= Action item =
Sift through the material below and return the lines with "Журнальные".

= Records for the exercise =

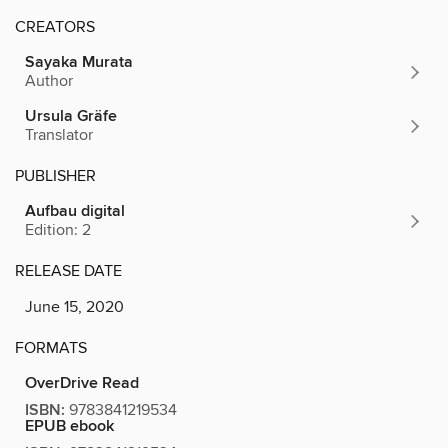
CREATORS
Sayaka Murata
Author
Ursula Gräfe
Translator
PUBLISHER
Aufbau digital
Edition: 2
RELEASE DATE
June 15, 2020
FORMATS
OverDrive Read
ISBN:
9783841219534
EPUB ebook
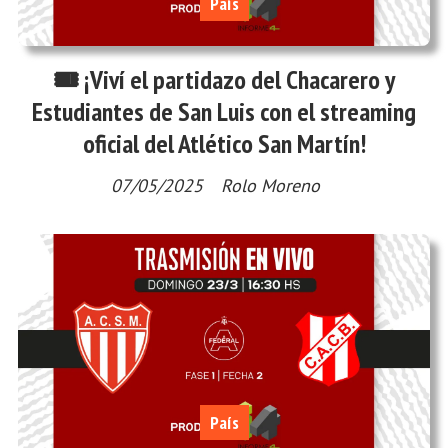
País
🎟️ ¡Viví el partidazo del Chacarero y
Estudiantes de San Luis con el streaming
oficial del Atlético San Martín!
07/05/2025
Rolo Moreno
País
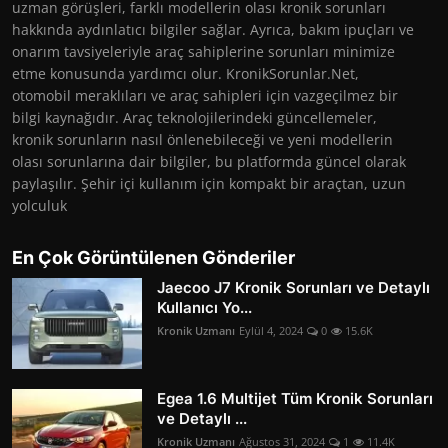
uzman görüşleri, farklı modellerin olası kronik sorunları
hakkında aydınlatıcı bilgiler sağlar. Ayrıca, bakım ipuçları ve
onarım tavsiyeleriyle araç sahiplerine sorunları minimize
etme konusunda yardımcı olur. KronikSorunlar.Net,
otomobil meraklıları ve araç sahipleri için vazgeçilmez bir
bilgi kaynağıdır. Araç teknolojilerindeki güncellemeler,
kronik sorunların nasıl önlenebileceği ve yeni modellerin
olası sorunlarına dair bilgiler, bu platformda güncel olarak
paylaşılır. Şehir içi kullanım için kompakt bir araçtan, uzun
yolculuk
En Çok Görüntülenen Gönderiler
Jaecoo J7 Kronik Sorunları ve Detaylı
Kullanıcı Yo...
Kronik Uzmanı
Eylül 4, 2024
0
15.6K
Egea 1.6 Multijet Tüm Kronik Sorunları
ve Detaylı ...
Kronik Uzmanı
Ağustos 31, 2024
1
11.4K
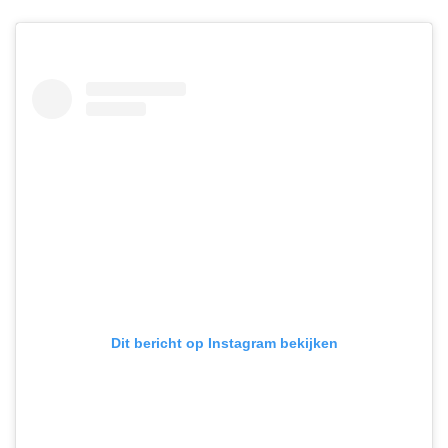
Dit bericht op Instagram bekijken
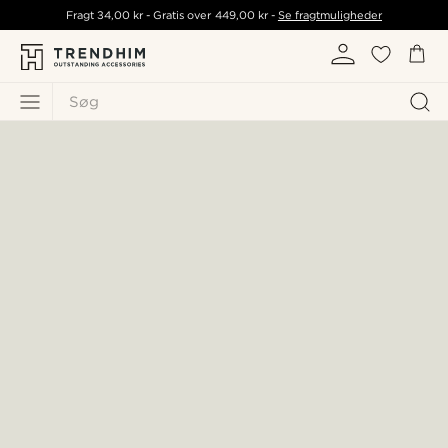
Fragt
34,00 kr
- Gratis over
449,00 kr
-
Se fragtmuligheder
Søg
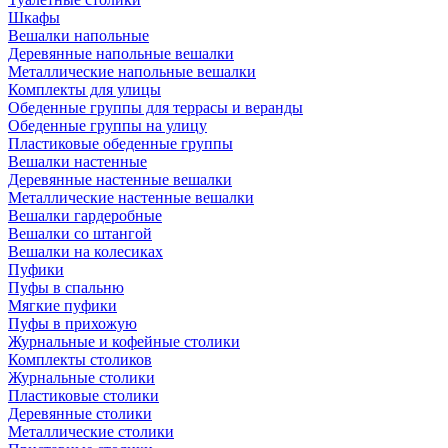
Шкафы
Вешалки напольные
Деревянные напольные вешалки
Металлические напольные вешалки
Комплекты для улицы
Обеденные группы для террасы и веранды
Обеденные группы на улицу
Пластиковые обеденные группы
Вешалки настенные
Деревянные настенные вешалки
Металлические настенные вешалки
Вешалки гардеробные
Вешалки со штангой
Вешалки на колесиках
Пуфики
Пуфы в спальню
Мягкие пуфики
Пуфы в прихожую
Журнальные и кофейные столики
Комплекты столиков
Журнальные столики
Пластиковые столики
Деревянные столики
Металлические столики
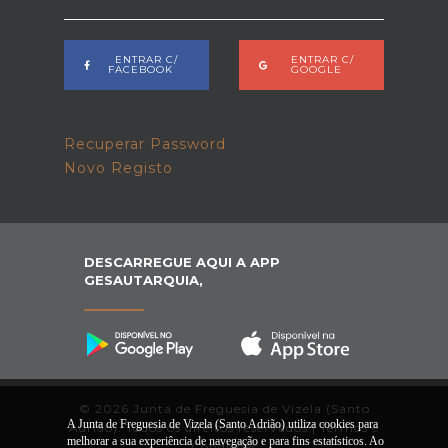
ENTRAR C/
ENTRAR C/
FACEBOOK
GOOGLE
Recuperar Password
Novo Registo
DESCARREGUE AQUI A APP
GESAUTARQUIA,
© 2026 Junta de Freguesia de Vizela (Santo
A Junta de Freguesia de Vizela (Santo Adrião) utiliza cookies para
Adrião). Todos os direitos reservados |
Termos e
melhorar a sua experiência de navegação e para fins estatísticos. Ao
Condições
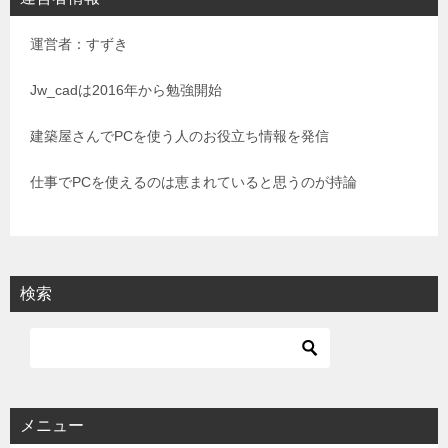
ゲ
運営者：すずき
ー
シ
Jw_cadは2016年から勉強開始
ョ
建築屋さんでPCを使う人のお役立ち情報を発信
ン
仕事でPCを使えるのは恵まれていると思うのが持論
検索
メニュー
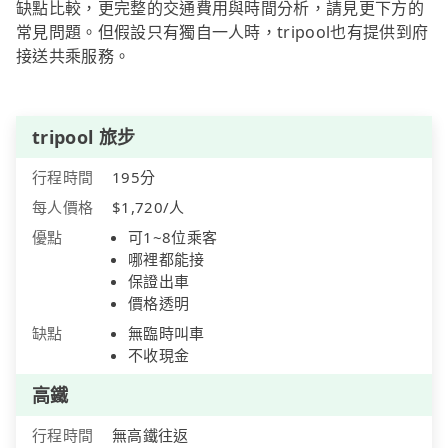
缺點比較，更完整的交通費用與時間分析，請見更下方的
常見問題。但假設只有獨自一人時，tripool也有提供到府
接送共乘服務。
tripool 旅步
行程時間
195分
每人價格
$1,720/人
優點
可1~8位乘客
哪裡都能接
保證出車
價格透明
缺點
無臨時叫車
不收現金
高鐵
行程時間
無高鐵往返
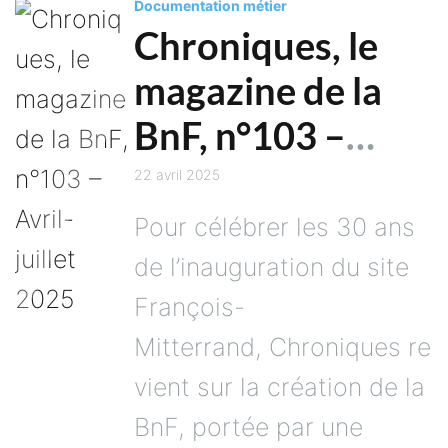
Documentation métier
Chroniques, le
magazine de la
BnF, n°103 –
Avril-juillet 2025
22 avril 2025
Pour célébrer les 30 ans
de l’inauguration du site
François-
Mitterrand, Chroniques re
vient sur la création de la
BnF, portée par une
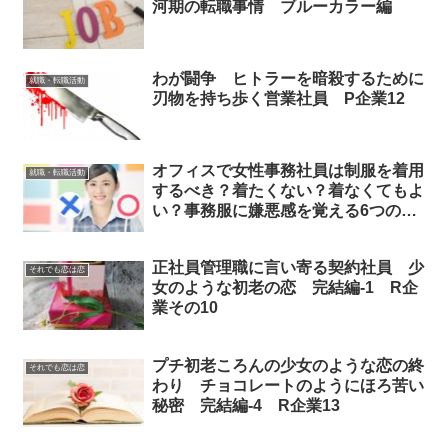
河期の転職事情 ブルーカラー編
わが闘争 ヒトラーを暗殺するために
就職・転職活動
刃物を持ち歩く営業社員 P企業12
オフィスで女性事務社員は制服を着用
就職・転職活動
するべき？着たくない？着なくてもよ
い？事務服に嫌悪感を覚える6つの理
由
正社員管理職に言い寄る契約社員 少
それでも恋は恋
女のような初老の恋 完結編-1 R企
業その10
プチ初老ころんの少女のような恋の終
それでも恋は恋
わり チョコレートのようにほろ苦い
秘密 完結編-4 R企業13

= Written response =
Журнальные и кофейные столики
Журнальные столики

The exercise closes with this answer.